** Opening DATA IN THIS EXERCISE block **
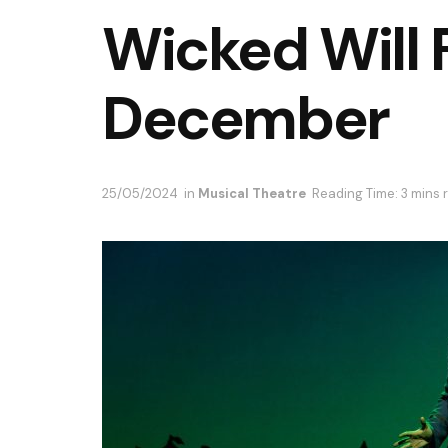
Wicked Will F
December
25/05/2024
in
Musical Theatre
Reading Time: 3 mins 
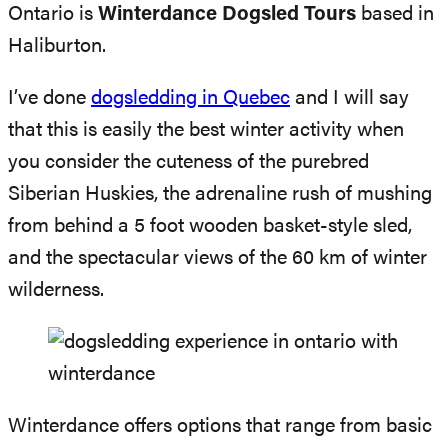
Ontario is
Winterdance Dogsled Tours
based in
Haliburton.
I’ve done
dogsledding in Quebec
and I will say
that this is easily the best winter activity when
you consider the cuteness of the purebred
Siberian Huskies, the adrenaline rush of mushing
from behind a 5 foot wooden basket-style sled,
and the spectacular views of the 60 km of winter
wilderness.
Winterdance offers options that range from basic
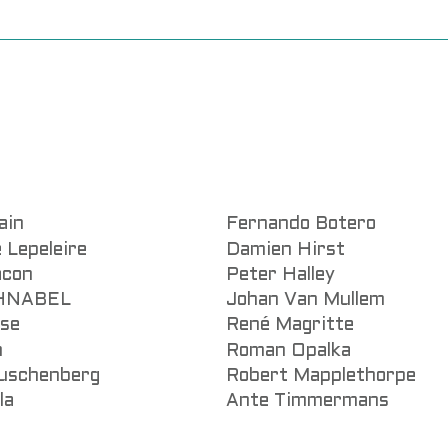
ain
Fernando Botero
 Lepeleire
Damien Hirst
acon
Peter Halley
CHNABEL
Johan Van Mullem
sse
René Magritte
n
Roman Opalka
uschenberg
Robert Mapplethorpe
la
Ante Timmermans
** Closing DATA IN THIS EXERCISE block **
WORK REQUEST:
In the data above, please extract the lines from the first one through the line with "wilderness.", exactly, and keep pictures out.

TASK SOLUTION:
Wicked Will F
December
25/05/2024
in
Musical Theatre
Reading Time: 3 mins 
Ontario is
Winterdance Dogsled Tours
based in
Haliburton.
I’ve done
dogsledding in Quebec
and I will say
that this is easily the best winter activity when
you consider the cuteness of the purebred
Siberian Huskies, the adrenaline rush of mushing
from behind a 5 foot wooden basket-style sled,
and the spectacular views of the 60 km of winter
wilderness.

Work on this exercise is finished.